== Records supplied ==
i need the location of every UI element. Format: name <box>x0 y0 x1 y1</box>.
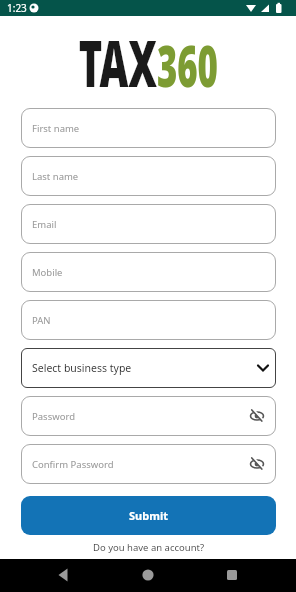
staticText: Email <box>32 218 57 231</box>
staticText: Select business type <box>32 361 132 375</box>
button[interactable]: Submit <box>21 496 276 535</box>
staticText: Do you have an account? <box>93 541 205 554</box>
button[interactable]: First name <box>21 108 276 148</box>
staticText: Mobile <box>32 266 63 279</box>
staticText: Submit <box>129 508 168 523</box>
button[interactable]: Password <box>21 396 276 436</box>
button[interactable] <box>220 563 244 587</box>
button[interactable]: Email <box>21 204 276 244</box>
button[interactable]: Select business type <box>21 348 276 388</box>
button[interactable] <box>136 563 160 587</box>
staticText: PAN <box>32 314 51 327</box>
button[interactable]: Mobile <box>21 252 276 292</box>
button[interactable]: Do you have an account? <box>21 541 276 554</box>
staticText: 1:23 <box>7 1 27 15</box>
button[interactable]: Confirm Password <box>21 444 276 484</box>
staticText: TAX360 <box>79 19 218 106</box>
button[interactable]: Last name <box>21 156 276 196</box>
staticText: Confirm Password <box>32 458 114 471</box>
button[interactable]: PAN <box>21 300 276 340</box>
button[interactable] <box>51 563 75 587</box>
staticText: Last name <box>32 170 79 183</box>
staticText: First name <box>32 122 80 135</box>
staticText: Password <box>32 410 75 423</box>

== Problem ==
Look through the material above and pick out each line holding the word "Select".

== Written reply ==
staticText: Select business type <box>32 361 132 375</box>
button[interactable]: Select business type <box>21 348 276 388</box>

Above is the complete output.